KR100375595B1 - Method for fabricating a high voltage Schottky diode by using ion implantation - Google Patents

Abstract

A method for manufacturing a high voltage Schottky diode is disclosed in which the breakdown voltage is increased by edge termination by ion implantation. The present invention includes forming a metal film pattern on a silicon substrate, and performing ion implantation on the silicon substrate using the metal film pattern as an ion implantation mask. According to the present invention, the breakdown voltage can be increased by performing edge termination by implanting ions in an appropriate range of ion dose and ion mass. In particular, when boron ions were injected, the breakdown voltage was increased, and the appropriate ion dose was 1 × 10 ¹² to 1 × 10 ¹⁴ / cm ² . According to the present invention, a relatively low-cost metal-silicon Schottky diode can be manufactured while having a breakdown voltage comparable to that of a generally used expensive metal-SiC Schottky diode. And since the ion implantation is self-aligning, the manufacturing process is very simple.

Description

Method for fabricating a high voltage Schottky diode by using ion implantation

BACKGROUND OF THE INVENTION 1. Field of the Invention The present invention relates to a high voltage Schottky diode manufacturing method, and more particularly, to a high voltage Schottky diode manufacturing method for increasing breakdown voltage by performing edge termination by ion implantation.

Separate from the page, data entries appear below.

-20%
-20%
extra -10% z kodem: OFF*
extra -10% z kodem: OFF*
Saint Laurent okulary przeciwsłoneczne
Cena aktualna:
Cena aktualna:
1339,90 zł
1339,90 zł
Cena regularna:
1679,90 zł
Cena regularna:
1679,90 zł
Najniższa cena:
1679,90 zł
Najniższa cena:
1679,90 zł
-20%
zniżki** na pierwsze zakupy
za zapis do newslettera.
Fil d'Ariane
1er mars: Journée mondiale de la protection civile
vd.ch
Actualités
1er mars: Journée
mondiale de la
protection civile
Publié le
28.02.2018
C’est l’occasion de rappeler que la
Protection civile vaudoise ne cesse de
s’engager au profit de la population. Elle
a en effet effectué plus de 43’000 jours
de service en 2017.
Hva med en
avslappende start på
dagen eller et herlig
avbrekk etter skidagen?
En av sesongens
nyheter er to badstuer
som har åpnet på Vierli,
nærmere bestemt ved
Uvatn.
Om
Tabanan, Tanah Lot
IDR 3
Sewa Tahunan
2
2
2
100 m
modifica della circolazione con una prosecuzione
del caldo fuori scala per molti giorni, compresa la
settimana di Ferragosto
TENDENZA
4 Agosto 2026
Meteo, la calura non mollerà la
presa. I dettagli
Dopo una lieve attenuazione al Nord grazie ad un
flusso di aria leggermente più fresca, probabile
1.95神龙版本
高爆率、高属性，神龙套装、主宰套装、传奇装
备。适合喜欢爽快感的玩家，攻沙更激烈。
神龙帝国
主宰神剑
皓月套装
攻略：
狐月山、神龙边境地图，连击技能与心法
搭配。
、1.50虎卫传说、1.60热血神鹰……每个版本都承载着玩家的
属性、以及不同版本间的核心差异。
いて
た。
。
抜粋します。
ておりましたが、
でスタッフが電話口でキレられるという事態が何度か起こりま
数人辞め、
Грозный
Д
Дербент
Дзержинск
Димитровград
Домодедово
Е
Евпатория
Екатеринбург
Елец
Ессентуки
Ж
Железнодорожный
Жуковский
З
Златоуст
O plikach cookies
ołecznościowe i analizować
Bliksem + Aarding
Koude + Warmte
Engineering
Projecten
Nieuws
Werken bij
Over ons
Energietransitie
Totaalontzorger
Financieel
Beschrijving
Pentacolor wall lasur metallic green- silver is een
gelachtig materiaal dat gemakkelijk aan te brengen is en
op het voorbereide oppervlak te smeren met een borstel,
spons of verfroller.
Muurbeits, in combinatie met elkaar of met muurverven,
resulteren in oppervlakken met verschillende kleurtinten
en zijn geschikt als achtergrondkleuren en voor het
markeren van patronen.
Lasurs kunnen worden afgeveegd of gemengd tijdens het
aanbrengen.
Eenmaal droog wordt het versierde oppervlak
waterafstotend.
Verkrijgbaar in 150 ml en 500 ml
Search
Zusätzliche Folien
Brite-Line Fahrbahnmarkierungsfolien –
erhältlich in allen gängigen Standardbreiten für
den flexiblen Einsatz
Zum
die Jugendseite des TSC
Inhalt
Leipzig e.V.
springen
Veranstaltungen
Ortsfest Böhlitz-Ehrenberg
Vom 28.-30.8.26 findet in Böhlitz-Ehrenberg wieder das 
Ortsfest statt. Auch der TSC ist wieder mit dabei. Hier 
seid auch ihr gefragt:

In general, metal-semiconductor junction Schottky diodes have better high speed switching characteristics than PN junction diodes. This is because, unlike the PN junction, minority carrier injection does not occur when the forward voltage is applied, and thus no RC delay occurs.

In the case of metal-semiconductor Schottky junction diodes, silicon is most often used as a semiconductor. However, the metal-silicon junction Schottky diode has a low breakdown voltage because a large leakage current flows when reverse bias is applied. Therefore, it is not suitable for use as a high power diode that requires a high breakdown voltage. In order to compensate for this, a metal-SiC junction Schottky diode using SiC as a semiconductor instead of silicon is widely used. However, metal-SiC junction diodes are expensive and problematic.

Therefore, various attempts have been made to increase the breakdown voltage instead of using a relatively inexpensive metal-silicon junction Schottky diode. Since breakdown of diodes is mainly caused by the concentration of an electric field at the contact edge, the main purpose of this attempt is to perform edge termination so that the electric field is not concentrated at the contact edge. For example, mesa edge termination is a method. However, this method has a disadvantage in that passivation is difficult. In addition, there is an edge termination method through a floating metal ring or a p-type guard ring.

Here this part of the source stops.